**To do:**
Would you please copy each line below that includes the string "цены"?

== Material for this task ==

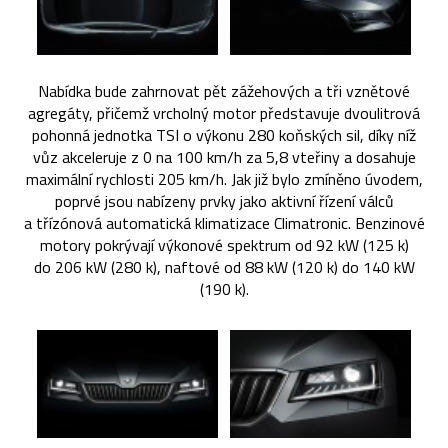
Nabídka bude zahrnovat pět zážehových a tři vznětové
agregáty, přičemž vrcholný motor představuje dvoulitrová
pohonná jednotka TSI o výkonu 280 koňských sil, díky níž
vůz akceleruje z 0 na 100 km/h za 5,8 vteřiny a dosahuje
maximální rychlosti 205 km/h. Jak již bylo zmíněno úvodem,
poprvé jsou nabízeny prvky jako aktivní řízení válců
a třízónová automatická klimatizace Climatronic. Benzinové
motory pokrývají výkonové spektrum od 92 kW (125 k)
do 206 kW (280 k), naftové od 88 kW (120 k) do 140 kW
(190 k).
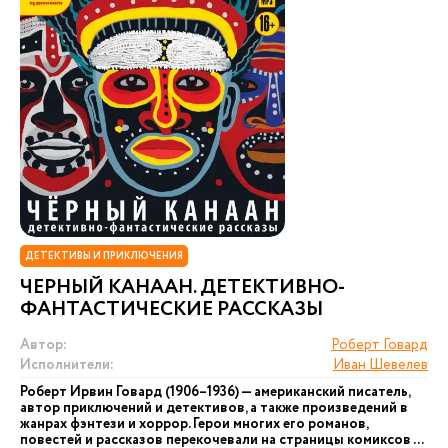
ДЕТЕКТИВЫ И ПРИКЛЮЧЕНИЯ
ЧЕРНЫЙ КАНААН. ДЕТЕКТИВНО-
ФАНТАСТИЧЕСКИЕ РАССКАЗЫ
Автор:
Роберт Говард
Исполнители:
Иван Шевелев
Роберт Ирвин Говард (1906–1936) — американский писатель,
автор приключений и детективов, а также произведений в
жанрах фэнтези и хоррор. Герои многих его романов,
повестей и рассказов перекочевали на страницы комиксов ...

===
== Material for this task ==

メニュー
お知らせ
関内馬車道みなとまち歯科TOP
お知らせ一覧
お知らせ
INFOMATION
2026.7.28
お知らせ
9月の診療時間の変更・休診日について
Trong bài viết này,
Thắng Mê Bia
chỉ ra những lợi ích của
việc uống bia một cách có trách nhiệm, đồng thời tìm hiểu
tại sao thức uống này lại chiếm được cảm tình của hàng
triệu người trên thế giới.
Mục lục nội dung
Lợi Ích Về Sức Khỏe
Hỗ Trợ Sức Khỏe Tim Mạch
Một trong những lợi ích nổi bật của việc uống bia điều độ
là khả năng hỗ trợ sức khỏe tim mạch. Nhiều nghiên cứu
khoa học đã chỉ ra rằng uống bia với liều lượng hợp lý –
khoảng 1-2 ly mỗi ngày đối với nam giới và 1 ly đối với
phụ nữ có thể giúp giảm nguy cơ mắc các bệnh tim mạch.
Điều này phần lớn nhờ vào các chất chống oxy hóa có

===
== Material for this task ==

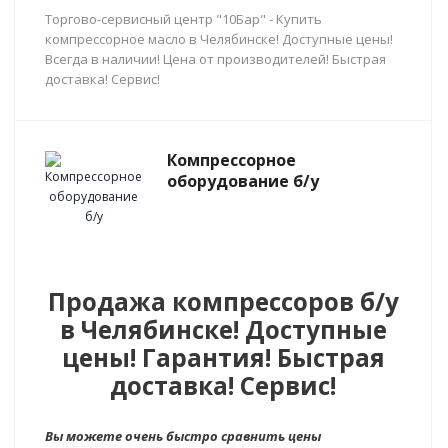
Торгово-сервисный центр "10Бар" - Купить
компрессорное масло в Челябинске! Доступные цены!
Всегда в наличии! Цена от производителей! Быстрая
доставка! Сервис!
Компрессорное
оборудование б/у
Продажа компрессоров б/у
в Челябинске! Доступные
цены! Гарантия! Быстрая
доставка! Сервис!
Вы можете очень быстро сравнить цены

===

**Response to this task:**
компрессорное масло в Челябинске! Доступные цены!
цены! Гарантия! Быстрая
Вы можете очень быстро сравнить цены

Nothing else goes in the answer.